Chen Awarded First Mouchly Small Mda Fellowship

By Mary Beth Spina

Release Date: April 21, 1998 This content is archived.

Print

BUFFALO, N.Y. -- Ning Chen, M.D., a research assistant at the Medical University of South Carolina (MUSC) in Charleston, has been awarded the first S. Mouchly Small Muscular Dystrophy Association (MDA) Research Fellowship at the University at Buffalo.

Funded by the national MDA, the fellowship honors Small, former chair of the Department of Psychiatry at the University at Buffalo and multi-term president of the organization.

Internationally known for his research in psychiatry, he supported MDA in its formative stages, continuing until his death in 1996.

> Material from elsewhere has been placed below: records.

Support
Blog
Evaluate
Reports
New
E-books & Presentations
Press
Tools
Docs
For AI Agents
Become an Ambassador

The competitive, $32,000 annual award, given for each of six years, will support a fellow whose research relates to any of the 40 disorders under the MDA "umbrella."

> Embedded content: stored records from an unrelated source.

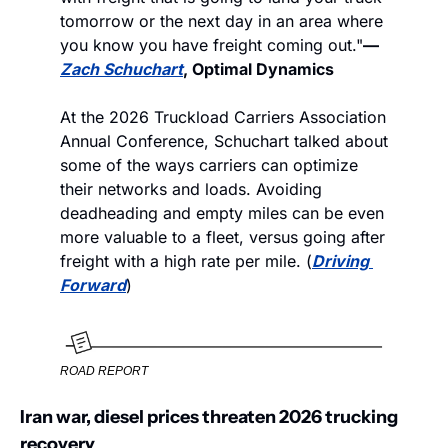
tomorrow or the next day in an area where 
you know you have freight coming out."
—
Zach Schuchart
, Optimal Dynamics
At the 2026 Truckload Carriers Association 
Annual Conference, Schuchart talked about 
some of the ways carriers can optimize 
their networks and loads. Avoiding 
deadheading and empty miles can be even 
more valuable to a fleet, versus going after 
freight with a high rate per mile. (
Driving 
Forward
)
ROAD REPORT
Iran war, diesel prices threaten 2026 trucking 
recovery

Chen, a doctoral candidate in the Molecular and Cellular Biology and Pathobiology program at MUSC, will begin his UB fellowship on July 1.

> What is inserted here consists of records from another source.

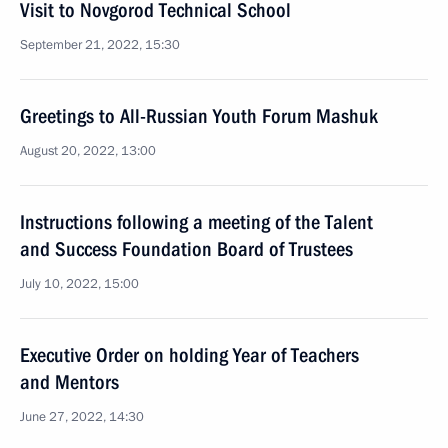
Visit to Novgorod Technical School
September 21, 2022, 15:30
Greetings to All-Russian Youth Forum Mashuk
August 20, 2022, 13:00
Instructions following a meeting of the Talent
and Success Foundation Board of Trustees
July 10, 2022, 15:00
Executive Order on holding Year of Teachers
and Mentors
June 27, 2022, 14:30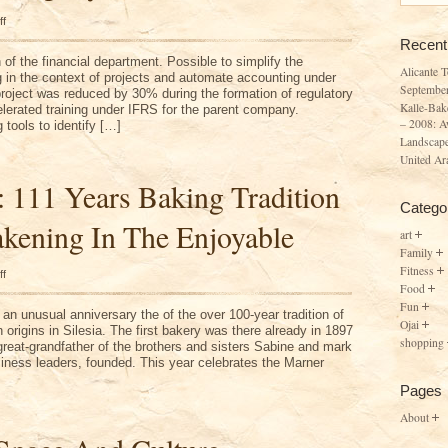
on
ff
September
Recent
Company
f the financial department. Possible to simplify the
Alicante 
g in the context of projects and automate accounting under
Septembe
project was reduced by 30% during the formation of regulatory
Kalle-Bak
elerated training under IFRS for the parent company.
– 2008: A
tools to identify […]
Landscape
United Ar
: 111 Years Baking Tradition
Catego
kening In The Enjoyable
art
Family
Fitness
on
ff
Kalle-
Food
Baker:
Fun
111
an unusual anniversary the of the over 100-year tradition of
Years
Ojai
origins in Silesia. The first bakery was there already in 1897
Baking
shopping
 great-grandfather of the brothers and sisters Sabine and mark
Tradition
–
iness leaders, founded. This year celebrates the Marner
2008:
Awakening
Pages
In
The
About
Enjoyable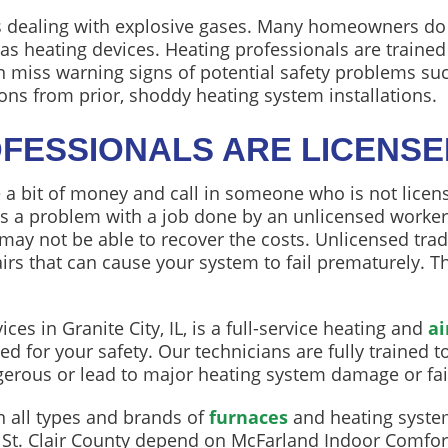
 dealing with explosive gases. Many homeowners do n
s heating devices. Heating professionals are trained t
 miss warning signs of potential safety problems su
ons from prior, shoddy heating system installations.
OFESSIONALS ARE LICENS
 bit of money and call in someone who is not licen
 is a problem with a job done by an unlicensed worker, 
ay not be able to recover the costs. Unlicensed tr
airs that can cause your system to fail prematurely.
es in Granite City, IL, is a full-service heating and
ai
d for your safety. Our technicians are fully trained 
rous or lead to major heating system damage or fai
n all types and brands of
furnaces
and heating system
St. Clair County depend on McFarland Indoor Comfort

Chen's primary research, to be conducted with Richard Almon, Ph.D., associate professor of biological sciences, will focus on the effects of disuse, corticosteroids and growth hormone on muscle gene expression.

He also will work on molecular genetic studies of carnitine palmitoyl transferase deficiencies in the laboratory of Georgirene Vladutiu, Ph.D., associate professor of pediatrics and neurology.

A graduate of Nanjing Medical University in Nanjing, China, Chen was a research associate in the Wellcome Medical Research Institute of the University of Otago Medical School, Dunedin, New Zealand, before coming to the U.S.